Coming Home by Ric Gendron was revealed at LUNA Reimagined on Sept. 25.
Gendron is a member of the Sinixt Nation, the first inhabitants of the Revelstoke area, that were declared extinct by the Canadian government in 1956.
In 2021, the Supreme Court of Canada recognized the existence of the Sinixt in a landmark decision that could lead the way to rights, reconciliation and acknowledgement of lost history.
The piece of art features significant historical figures from the Sinixt Nation as well as members of Gendron’s own family, including his mother and father on their wedding day and his Kindergarten picture.
For Gendron and Shelly Boyd, a Sinixt spokesperson, it is a homecoming for both the ancestors depicted in the paintings and themselves.
“I have always said I am a mountain woman, because of where I live,” Boyd said.
“We pick huckleberries and we do all these things that we have done culturally and traditionally.
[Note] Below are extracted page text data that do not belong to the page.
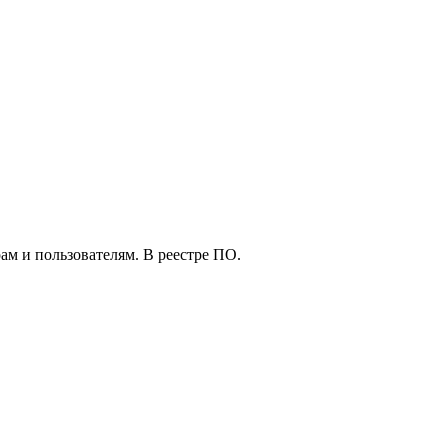
ам и пользователям. В реестре ПО.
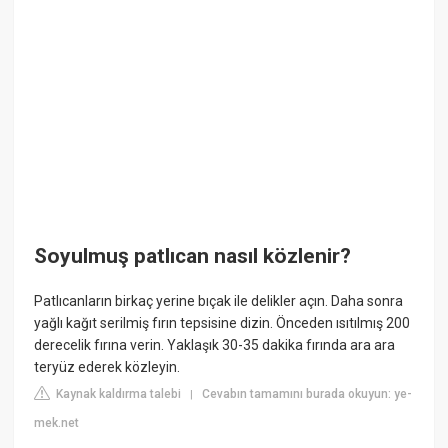
Soyulmuş patlıcan nasıl közlenir?
Patlıcanların birkaç yerine bıçak ile delikler açın. Daha sonra
yağlı kağıt serilmiş fırın tepsisine dizin. Önceden ısıtılmış 200
derecelik fırına verin. Yaklaşık 30-35 dakika fırında ara ara
teryüz ederek közleyin.
Kaynak kaldırma talebi
Cevabın tamamını burada okuyun: ye-
|
mek.net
But when we come up here I am reminded that I am truly a mountain woman and that I come from this water.”
Boyd spoke about the importance of amplifying Indigenous voices and remembering human’s connection to the land.
“When we start to forget that we are just a part of this, that’s when we will disappear,” she said.
The Sinixt Territory spans from Kettle Falls, Washington to Revelstoke. Gendron and many people of the Sinixt Nation have never been this far north.
“I think of it like Jerusalem,” Boyd said. “I don’t want to step on anybody’s culture or anybody’s history, but the stories I hear of people going back to Jerusalem.
“You guys live in Jerusalem for us, this is how it feels when we get to come home.”
The piece is permanently installed in the alley between Mackenzie and Connaught Avenue as part of the Revelstoke Art Alleries exhibit.